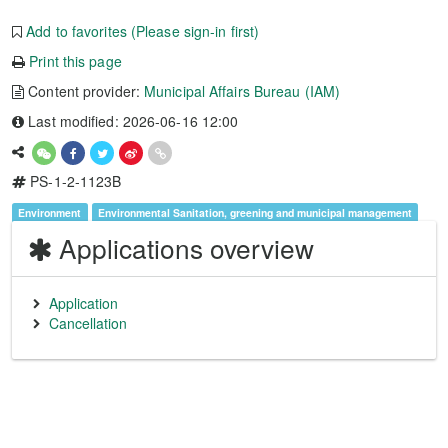
Add to favorites (Please sign-in first)
Print this page
Content provider:
Municipal Affairs Bureau (IAM)
Last modified: 2026-06-16 12:00
PS-1-2-1123B
Environment
Environmental Sanitation, greening and municipal management
Applications overview
Application
Cancellation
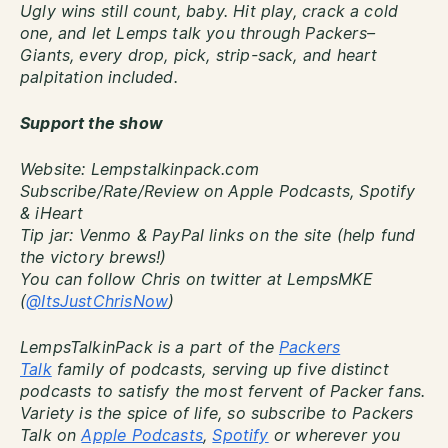
Ugly wins still count, baby. Hit play, crack a cold
one, and let Lemps talk you through Packers–
Giants, every drop, pick, strip-sack, and heart
palpitation included.
Support the show
Website: Lempstalkinpack.com
Subscribe/Rate/Review on Apple Podcasts, Spotify
& iHeart
Tip jar: Venmo & PayPal links on the site (help fund
the victory brews!)
You can follow Chris on twitter at LempsMKE
(
@ItsJustChrisNow
)
LempsTalkinPack is a part of the
Packers
Talk
family of podcasts, serving up five distinct
podcasts to satisfy the most fervent of Packer fans.
Variety is the spice of life, so subscribe to Packers
Talk on
Apple Podcasts
,
Spotify
or wherever you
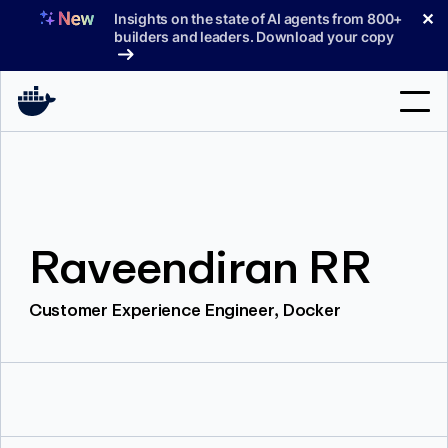
Skip
✕
Insights on the state of AI agents from 800+
to
builders and leaders. Download your copy
content
Search
Products
Raveendiran RR
Support
Pricing
Customer Experience Engineer, Docker
Blog
Docs
Sign In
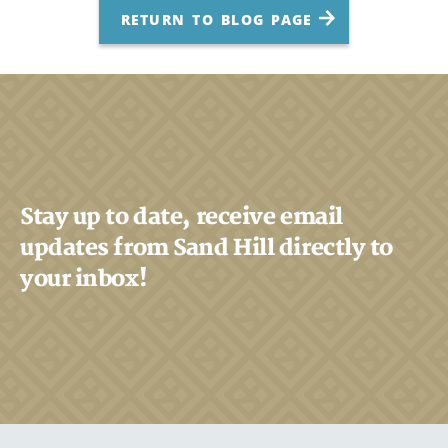
RETURN TO BLOG PAGE
Stay up to date, receive email
updates from Sand Hill directly to
your inbox!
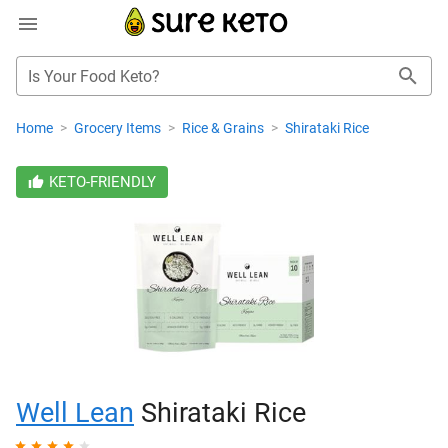
Is Your Food Keto?
Home
>
Grocery Items
>
Rice & Grains
>
Shirataki Rice
KETO-FRIENDLY
Well Lean
Shirataki Rice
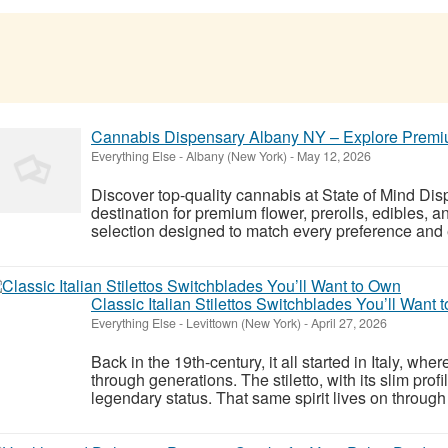
Cannabis Dispensary Albany NY – Explore Premiu
Everything Else
-
Albany (New York)
-
May 12, 2026
Discover top-quality cannabis at State of Mind Dis
destination for premium flower, prerolls, edibles, 
selection designed to match every preference and e
Classic Italian Stilettos Switchblades You’ll Want 
Everything Else
-
Levittown (New York)
-
April 27, 2026
Back in the 19th-century, it all started in Italy, w
through generations. The stiletto, with its slim prof
legendary status. That same spirit lives on through 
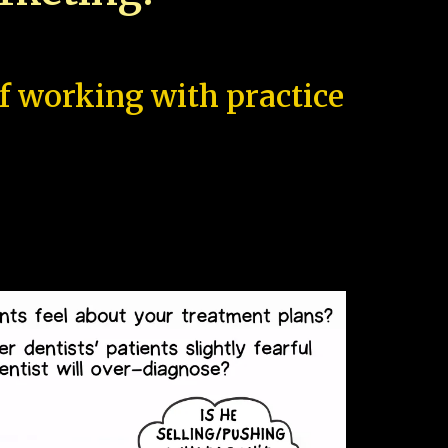
of working with practice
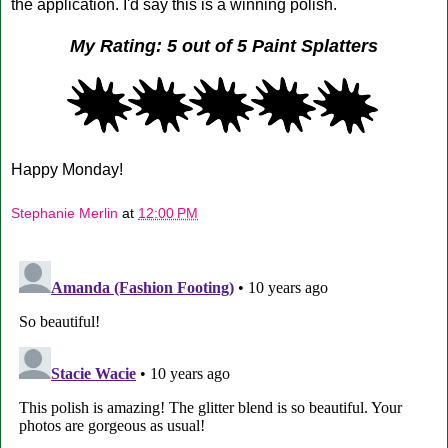
the application. I'd say this is a winning polish.
My Rating: 5 out of 5 Paint Splatters
Happy Monday!
Stephanie Merlin
at
12:00 PM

───

= Required work =
Once the line with "the application. I'd" is located in the data above, repeat it and every later line through the end, exactly.

= Exercise response =
the application. I'd say this is a winning polish.
My Rating: 5 out of 5 Paint Splatters
Happy Monday!
Stephanie Merlin
at
12:00 PM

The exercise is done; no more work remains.